**What the task requires**
Two lines below mark the span: the one containing "selubung Bumi. Struktur" and the one containing "Sementara lapisan bagian". Set down both, plus every line between, exactly as they stand, and nothing else.

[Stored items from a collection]

**********

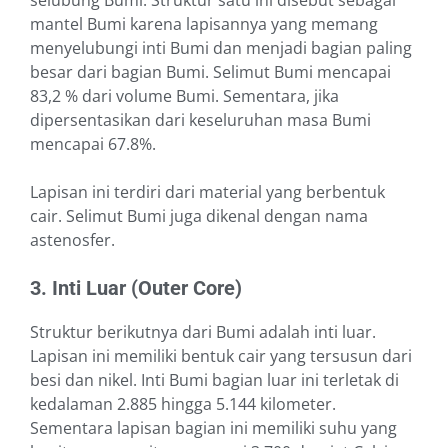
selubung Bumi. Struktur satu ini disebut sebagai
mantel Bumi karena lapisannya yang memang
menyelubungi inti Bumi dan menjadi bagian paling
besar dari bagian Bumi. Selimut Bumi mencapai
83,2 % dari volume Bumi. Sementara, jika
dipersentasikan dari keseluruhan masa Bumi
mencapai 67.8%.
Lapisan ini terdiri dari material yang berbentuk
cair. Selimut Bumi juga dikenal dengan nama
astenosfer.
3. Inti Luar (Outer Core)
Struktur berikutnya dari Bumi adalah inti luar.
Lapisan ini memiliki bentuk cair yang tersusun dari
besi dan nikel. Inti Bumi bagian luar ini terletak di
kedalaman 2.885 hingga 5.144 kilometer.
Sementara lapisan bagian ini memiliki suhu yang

**********

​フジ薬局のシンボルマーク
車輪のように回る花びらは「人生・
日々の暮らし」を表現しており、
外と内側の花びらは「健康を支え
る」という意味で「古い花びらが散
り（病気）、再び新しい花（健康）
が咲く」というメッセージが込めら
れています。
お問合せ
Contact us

**********

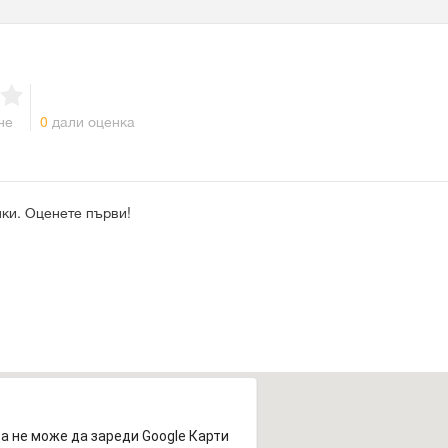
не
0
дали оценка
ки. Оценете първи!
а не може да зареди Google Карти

**********

**Exercise response**
selubung Bumi. Struktur satu ini disebut sebagai
mantel Bumi karena lapisannya yang memang
menyelubungi inti Bumi dan menjadi bagian paling
besar dari bagian Bumi. Selimut Bumi mencapai
83,2 % dari volume Bumi. Sementara, jika
dipersentasikan dari keseluruhan masa Bumi
mencapai 67.8%.
Lapisan ini terdiri dari material yang berbentuk
cair. Selimut Bumi juga dikenal dengan nama
astenosfer.
3. Inti Luar (Outer Core)
Struktur berikutnya dari Bumi adalah inti luar.
Lapisan ini memiliki bentuk cair yang tersusun dari
besi dan nikel. Inti Bumi bagian luar ini terletak di
kedalaman 2.885 hingga 5.144 kilometer.
Sementara lapisan bagian ini memiliki suhu yang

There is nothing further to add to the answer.